### [Directions]
Would you transcribe the records below exactly, omitting every picture?

Dataset entries:
=== Begin Enclosure ===
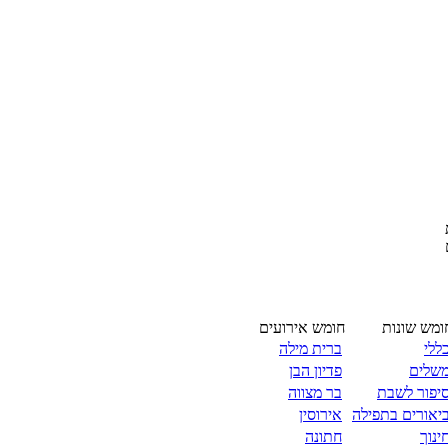
ומש שונות
חומש אירועים
ללי
ברית מילה
שלים
פדיון הבן
יפור לשבת
בר מצווה
יאורים בתפילה
אירוסין
ינוך
חתונה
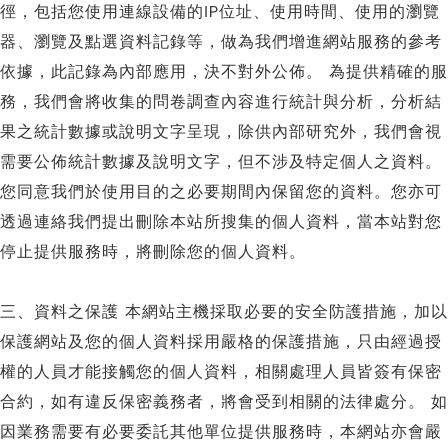
徑，包括您使用連線設備的IP位址、使用時間、使用的瀏覽
器、瀏覽及點選資料記錄等，做為我們增進網站服務的參考
依據，此記錄為內部應用，決不對外公佈。 為提供精確的服
務，我們會將收集的問卷調查內容進行統計與分析，分析結
果之統計數據或說明文字呈現，除供內部研究外，我們會視
需要公佈統計數據及說明文字，但不涉及特定個人之資料。
您同意我們於使用目的之必要期間內保留您的資料。您亦可
透過連絡我們提出刪除本站所搜集的個人資料，當本站對您
停止提供服務時，將刪除您的個人資料。
三、資料之保護 本網站主機採取必要的安全防護措施，加以
保護網站及您的個人資料採用嚴格的保護措施，只由經過授
權的人員才能接觸您的個人資料，相關處理人員皆簽有保密
合約，如有違反保密義務者，將會受到相關的法律處分。 如
因業務需要有必要委託其他單位提供服務時，本網站亦會嚴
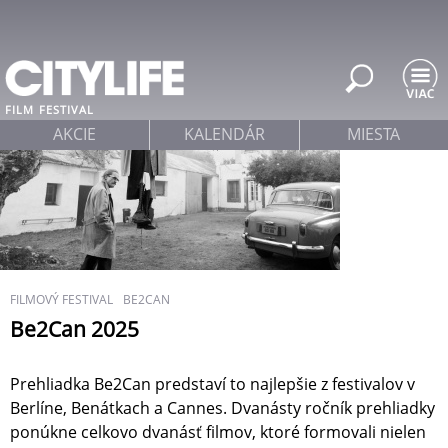
Jump to navigation
FILM
FESTIVAL
AKCIE
KALENDÁR
MIESTA
FILMOVÝ FESTIVAL
BE2CAN
Be2Can 2025
Prehliadka Be2Can predstaví to najlepšie z festivalov v
Berlíne, Benátkach a Cannes. Dvanásty ročník prehliadky
ponúkne celkovo dvanásť filmov, ktoré formovali nielen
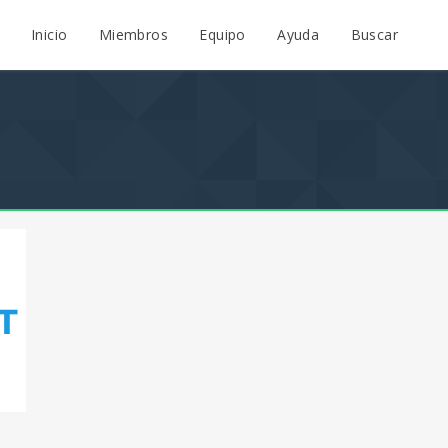
Inicio
Miembros
Equipo
Ayuda
Buscar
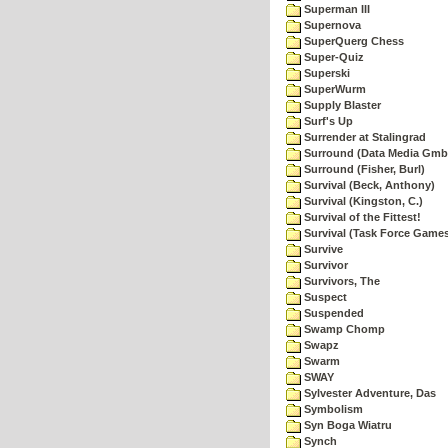
Superman III
Supernova
SuperQuerg Chess
Super-Quiz
Superski
SuperWurm
Supply Blaster
Surf's Up
Surrender at Stalingrad
Surround (Data Media Gmb
Surround (Fisher, Burl)
Survival (Beck, Anthony)
Survival (Kingston, C.)
Survival of the Fittest!
Survival (Task Force Game
Survive
Survivor
Survivors, The
Suspect
Suspended
Swamp Chomp
Swapz
Swarm
SWAY
Sylvester Adventure, Das
Symbolism
Syn Boga Wiatru
Synch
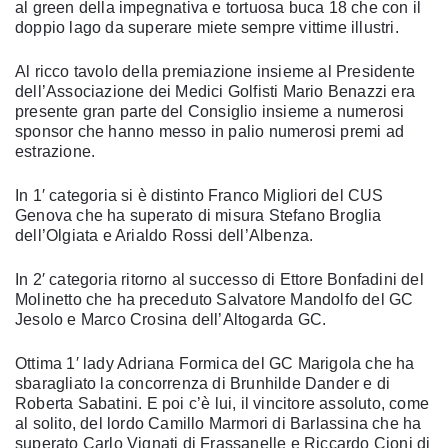
al green della impegnativa e tortuosa buca 18 che con il
doppio lago da superare miete sempre vittime illustri.
Al ricco tavolo della premiazione insieme al Presidente
dell’Associazione dei Medici Golfisti Mario Benazzi era
presente gran parte del Consiglio insieme a numerosi
sponsor che hanno messo in palio numerosi premi ad
estrazione.
In 1′ categoria si è distinto Franco Migliori del CUS
Genova che ha superato di misura Stefano Broglia
dell’Olgiata e Arialdo Rossi dell’Albenza.
In 2′ categoria ritorno al successo di Ettore Bonfadini del
Molinetto che ha preceduto Salvatore Mandolfo del GC
Jesolo e Marco Crosina dell’Altogarda GC.
Ottima 1′ lady Adriana Formica del GC Marigola che ha
sbaragliato la concorrenza di Brunhilde Dander e di
Roberta Sabatini. E poi c’è lui, il vincitore assoluto, come
al solito, del lordo Camillo Marmori di Barlassina che ha
superato Carlo Vignati di Frassanelle e Riccardo Cioni di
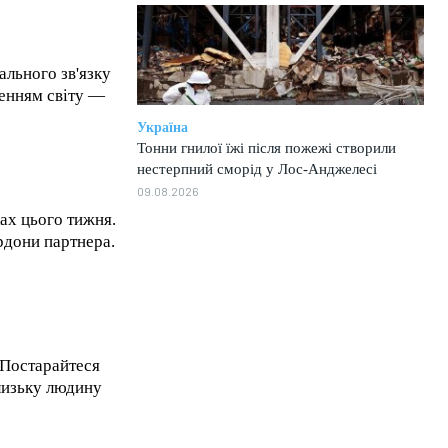
ального зв'язку
ченням світу —
Україна
Тонни гнилої їжі після пожежі створили
нестерпний сморід у Лос-Анджелесі
09.08.2026
ах цього тижня.
рдони партнера.
 Постарайтеся
лизьку людину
=== End Enclosure ===
### [Answer to this problem]
ומש שונות
חומש אירועים
ללי
ברית מילה
שלים
פדיון הבן
יפור לשבת
בר מצווה
יאורים בתפילה
אירוסין
ינוך
חתונה
徑，包括您使用連線設備的IP位址、使用時間、使用的瀏覽
器、瀏覽及點選資料記錄等，做為我們增進網站服務的參考
依據，此記錄為內部應用，決不對外公佈。 為提供精確的服
務，我們會將收集的問卷調查內容進行統計與分析，分析結
果之統計數據或說明文字呈現，除供內部研究外，我們會視
需要公佈統計數據及說明文字，但不涉及特定個人之資料。
您同意我們於使用目的之必要期間內保留您的資料。您亦可
透過連絡我們提出刪除本站所搜集的個人資料，當本站對您
停止提供服務時，將刪除您的個人資料。
三、資料之保護 本網站主機採取必要的安全防護措施，加以
保護網站及您的個人資料採用嚴格的保護措施，只由經過授
權的人員才能接觸您的個人資料，相關處理人員皆簽有保密
合約，如有違反保密義務者，將會受到相關的法律處分。 如
因業務需要有必要委託其他單位提供服務時，本網站亦會嚴
Jump to navigation
FILM
FESTIVAL
AKCIE
KALENDÁR
MIESTA
FILMOVÝ FESTIVAL
BE2CAN
Be2Can 2025
Prehliadka Be2Can predstaví to najlepšie z festivalov v
Berlíne, Benátkach a Cannes. Dvanásty ročník prehliadky
ponúkne celkovo dvanásť filmov, ktoré formovali nielen
Inicio
Miembros
Equipo
Ayuda
Buscar
Superman III
Supernova
SuperQuerg Chess
Super-Quiz
Superski
SuperWurm
Supply Blaster
Surf's Up
Surrender at Stalingrad
Surround (Data Media Gmb
Surround (Fisher, Burl)
Survival (Beck, Anthony)
Survival (Kingston, C.)
Survival of the Fittest!
Survival (Task Force Game
Survive
Survivor
Survivors, The
Suspect
Suspended
Swamp Chomp
Swapz
Swarm
SWAY
Sylvester Adventure, Das
Symbolism
Syn Boga Wiatru
Synch
al green della impegnativa e tortuosa buca 18 che con il
doppio lago da superare miete sempre vittime illustri.
Al ricco tavolo della premiazione insieme al Presidente
dell’Associazione dei Medici Golfisti Mario Benazzi era
presente gran parte del Consiglio insieme a numerosi
sponsor che hanno messo in palio numerosi premi ad
estrazione.
In 1′ categoria si è distinto Franco Migliori del CUS
Genova che ha superato di misura Stefano Broglia
dell’Olgiata e Arialdo Rossi dell’Albenza.
In 2′ categoria ritorno al successo di Ettore Bonfadini del
Molinetto che ha preceduto Salvatore Mandolfo del GC
Jesolo e Marco Crosina dell’Altogarda GC.
Ottima 1′ lady Adriana Formica del GC Marigola che ha
sbaragliato la concorrenza di Brunhilde Dander e di
Roberta Sabatini. E poi c’è lui, il vincitore assoluto, come
al solito, del lordo Camillo Marmori di Barlassina che ha
superato Carlo Vignati di Frassanelle e Riccardo Cioni di
ального зв'язку
ченням світу —
Україна
Тонни гнилої їжі після пожежі створили
нестерпний сморід у Лос-Анджелесі
09.08.2026
ах цього тижня.
рдони партнера.
 Постарайтеся
лизьку людину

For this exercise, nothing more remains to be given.